Apply suggestions from code review

wz337 · svekars · wz337 · commit fd43ef4b53ec · 2023-12-19T15:23:42.000-08:00
Co-authored-by: Svetlana Karslioglu &lt;svekars@meta.com&gt;
diff --git a/recipes_source/distributed_device_mesh.rst b/recipes_source/distributed_device_mesh.rst
@@ -9,16 +9,19 @@ Getting Started with DeviceMesh
 Prerequisites:
 
 - `Distributed Communication Package - torch.distributed <https://pytorch.org/docs/stable/distributed.html>`__
+- Python
+- PyTorch 2.2
 
-.. Setting up the NVIDIA Collective Communication Library (NCCL) communicators for distributed communication during distributed training can pose a significant challenge. For workloads where users need to compose different parallelisms,
-.. users would need to manually set up and manage nccl communicators(for example, :class:`ProcessGroup`) for each parallelism solutions. This is fairly complicated and error-proned.

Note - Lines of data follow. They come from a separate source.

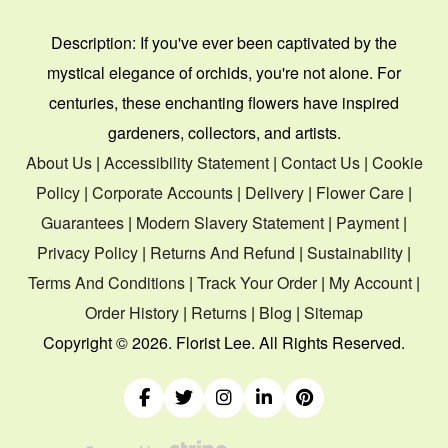
Description:
If you've ever been captivated by the
mystical elegance of orchids, you're not alone. For
centuries, these enchanting flowers have inspired
gardeners, collectors, and artists.
About Us
|
Accessibility Statement
|
Contact Us
|
Cookie
Policy
|
Corporate Accounts
|
Delivery
|
Flower Care
|
Guarantees
|
Modern Slavery Statement
|
Payment
|
Privacy Policy
|
Returns And Refund
|
Sustainability
|
Terms And Conditions
|
Track Your Order
|
My Account
|
Order History
|
Returns
|
Blog
|
Sitemap
Copyright ©
2026. Florist Lee. All Rights Reserved.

-.. :class:`DeviceMesh` can help make this process much easier.
+
+Setting up the NVIDIA Collective Communication Library (NCCL) communicators for distributed communication during distributed training can pose a significant challenge. For workloads where users need to compose different parallelisms,
+users would need to manually set up and manage NCCL communicators (for example, :class:`ProcessGroup`) for each parallelism solutions. This process could be complicated and susceptible to errors.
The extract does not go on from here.